Reproduce each line of the entries that carries "collar".

^^^^^^^^^^^^^^^^

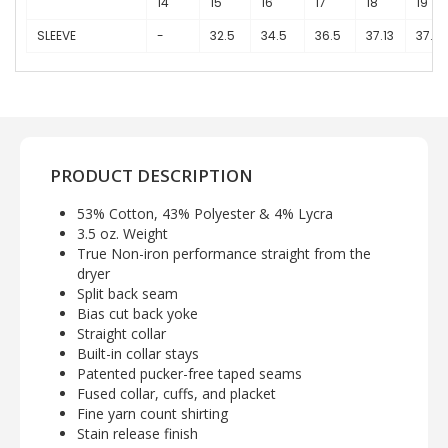
14
15
16
17
18
19
SLEEVE
-
32.5
34.5
36.5
37.13
37.75
PRODUCT DESCRIPTION
53% Cotton, 43% Polyester & 4% Lycra
3.5 oz. Weight
True Non-iron performance straight from the
dryer
Split back seam
Bias cut back yoke
Straight collar
Built-in collar stays
Patented pucker-free taped seams
Fused collar, cuffs, and placket
Fine yarn count shirting
Stain release finish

^^^^^^^^^^^^^^^^

Final answer
Straight collar
Built-in collar stays
Fused collar, cuffs, and placket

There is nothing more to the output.